In Nosferatu, Murnau manipulates the scenery not through the use of painted backdrops as was demonstrated in The Cabinet of Dr. Caligari, but rather set design and camera angles. Nosferatu's use of realism in terms of landscapes and cityscapes help to add to the horror of the narrative. Because Nosferatu does not use painted or fantasy backgrounds, distortion is created through set design. For example, when Thomas Hutter sits down to eat at Count Orlock's castle shortly after meeting him, perception is altered through the use of long or tall objects, such as the high-backed chairs, or even Count Orlock himself. By continuously playing with dimensions, Murnau creates a sense of unease. Furthermore, this unease is heightened through the use of exaggerated camera angles -- low, high, and skewed -- which add to the running element of distortion. The film's unnatural decor extends to the "painted shadows on streets and stairs; the irregular; the exaggerated heights of the furniture; [and] the boldly painted make-up."[footnoteRef:16] [16: Gerald Mast and Bruce F. Kawin, A Short History of the Movies, 151.]

Distortion is also evident in costume design. For instance, Knock and Count Orlock have exaggerated features and nefarious costuming.
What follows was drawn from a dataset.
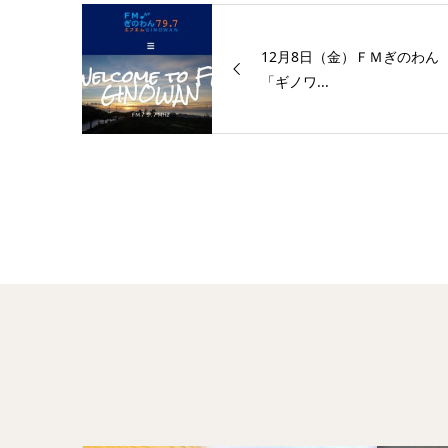
12月8日（金）ＦＭぎのわん
「ギノワ...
Knock's image thus establishes that he cannot be trusted and that he has ulterior motives; by making Knock's costuming similar to that of Count Orlock it is established that the two characters have a similar mission and may even be working together. Furthermore, Knock's disheveled appearance insinuates that that he is not only physically disheveled, but also psychologically disheveled. On the other hand, Count Orlock is not presented as a disheveled character, but rather is given sinister features that reflect his nature; he has pointed ears, long and sharp fingers, and sharp, pointed teeth. Count Orlock's mannerisms further insinuate that he is not to be trusted.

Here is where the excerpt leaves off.